I stand by that observation as firmly as I stand by my own will to live.
Dare sighs and reaches out for the stalk loose between my fingers.
I hand it over, watching the harsh lines of his face soften, like the mood that’s clouded him all phase starts to evaporate before me.
“Bedding,” he decides after a long pause.
My mouth puckers.
I don’t believe that’s all he wants with Bee, that when he’s done tormenting her, he simply aims to have her in his sheets.
But it’s Ridge who asks, “Is that all? So much trouble for mere bedding?”

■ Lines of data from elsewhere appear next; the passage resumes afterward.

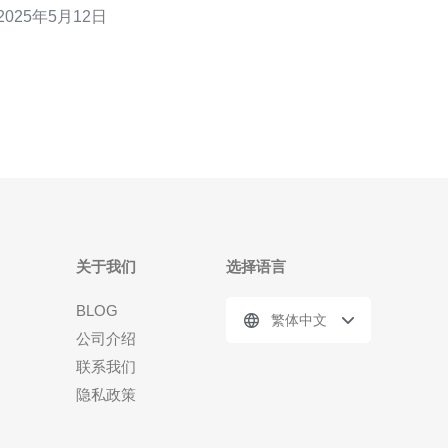
2025年5月12日
物理服务器以其快速稳定的网络连接而闻名。CN2网
络是中国电信旗下的一个优质网络，拥有高速、稳定
的线路，能够让用户在全球范围内快速访问
关于我们
选择语言
BLOG
繁体中文
公司介绍
联系我们
隐私政策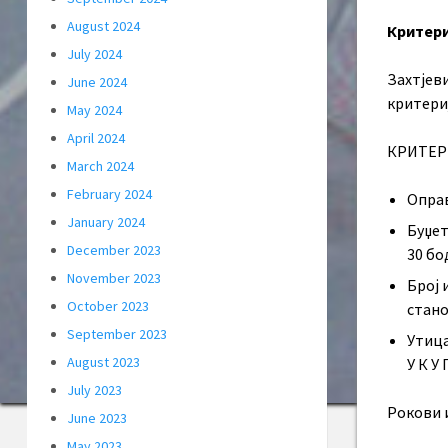
August 2024
Критери
July 2024
Захтјев
June 2024
критери
May 2024
April 2024
КРИТЕР
March 2024
February 2024
Оправ
January 2024
Буџет
December 2023
30 бо
November 2023
Број 
October 2023
стано
September 2023
Утица
August 2023
У К У
July 2023
Рокови 
June 2023
May 2023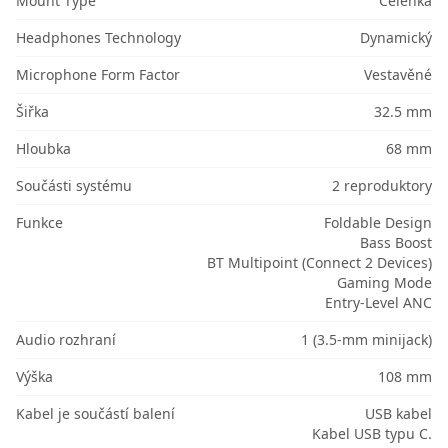
Mount Type
Čelenka
Headphones Technology
Dynamický
Microphone Form Factor
Vestavěné
Šiřka
32.5 mm
Hloubka
68 mm
Součásti systému
2 reproduktory
Funkce
Foldable Design
Bass Boost
BT Multipoint (Connect 2 Devices)
Gaming Mode
Entry-Level ANC
Audio rozhraní
1 (3.5-mm minijack)
Výška
108 mm
Kabel je součástí balení
USB kabel
Kabel USB typu C.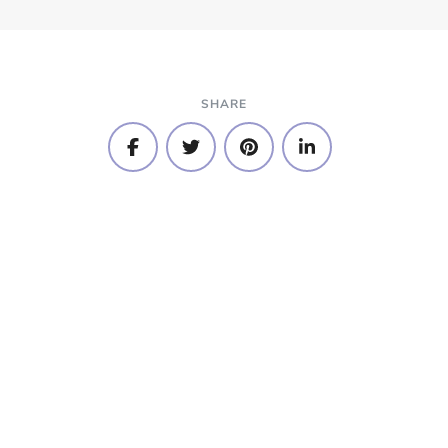
SHARE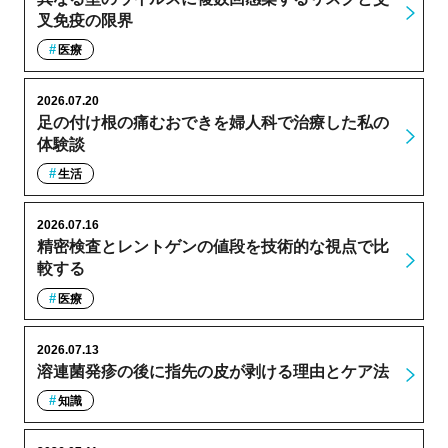
叉免疫の限界
医療
2026.07.20
足の付け根の痛むおできを婦人科で治療した私の
体験談
生活
2026.07.16
精密検査とレントゲンの値段を技術的な視点で比
較する
医療
2026.07.13
溶連菌発疹の後に指先の皮が剥ける理由とケア法
知識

Dare brings the stalk to his lips. “What more is there?”
I’m unconvinced.
I watch as he inhales long and smooth.
Vapours snakes around his nostrils, cloud his face—but they don’t hide the frown of doubt that creases his brow, nor do they shield the slight flutter of his lashes from my sight.
Dare is also unconvinced.
I suppose he’s uncertain of his own motives, the balance of anger and desire, and which result he’s really chasing.

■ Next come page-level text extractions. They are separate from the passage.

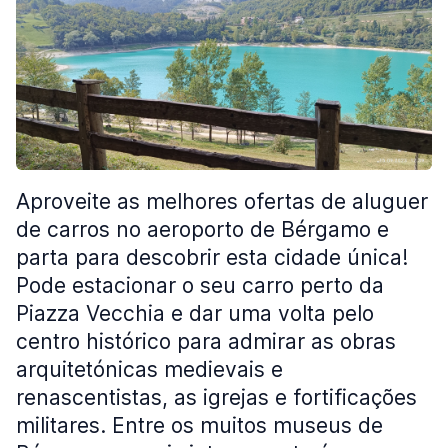
Aproveite as melhores ofertas de aluguer
de carros no aeroporto de Bérgamo e
parta para descobrir esta cidade única!
Pode estacionar o seu carro perto da
Piazza Vecchia e dar uma volta pelo
centro histórico para admirar as obras
arquitetónicas medievais e
renascentistas, as igrejas e fortificações
militares. Entre os muitos museus de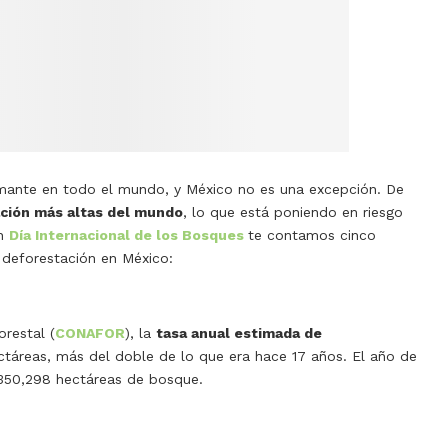
rmante en todo el mundo, y México no es una excepción. De
ación más altas del mundo
, lo que está poniendo en riesgo
en
Día Internacional de los Bosques
te contamos cinco
deforestación en México:
restal (
CONAFOR
), la
tasa anual estimada de
táreas, más del doble de lo que era hace 17 años. El año de
 350,298 hectáreas de bosque.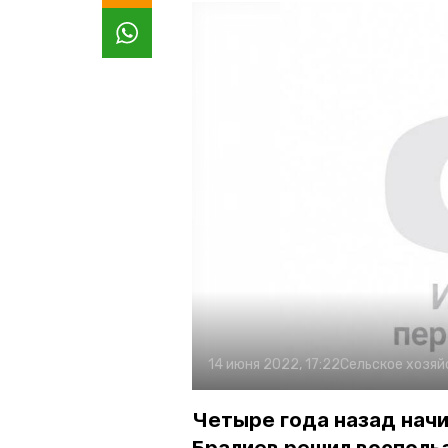
14 июня 2022, 17:22
Сельское хозяй
Четыре года назад нач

I leave him to his confusion, and hope Bee makes it out of Dare’s volatile ways alive. I’m short on friends and I have grown a bit fond of her.
I pinch the ember of the stalk, then stow it away in my boot for later.

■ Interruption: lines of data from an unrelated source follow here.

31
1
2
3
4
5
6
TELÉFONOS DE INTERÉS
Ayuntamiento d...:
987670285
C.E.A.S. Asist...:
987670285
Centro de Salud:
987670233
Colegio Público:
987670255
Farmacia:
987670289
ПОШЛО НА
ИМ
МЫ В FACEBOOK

Dare keeps to the roof as I walk with Ridge down to the lobby.
He and Eamon have a date.
And of course, I cannot go.
Daxeel’s command keeps me confined to Hemlock, and Eamon is headed to the tavern again, another inspection that inches him closer to leaving me behind once my time here is done.
“Eamon says it was your idea,” Ridge says as I stomp down the steps beside him; he descends the stairs with a much more grace. “The bar,” he adds at my bemused look.
“It wasn’t.” The smile playing on my lips is small. “It was my idea to name it after myself,” I add with a sheepish grin, “but not the bar itself. That’s all him.”
Still, I smile something proud and follow him down to the lobby where Eamon waits. And though my instincts push me to join them, the commands of slavery keep my boots planted on the floor, and I can’t leave, not without Daxeel’s permission.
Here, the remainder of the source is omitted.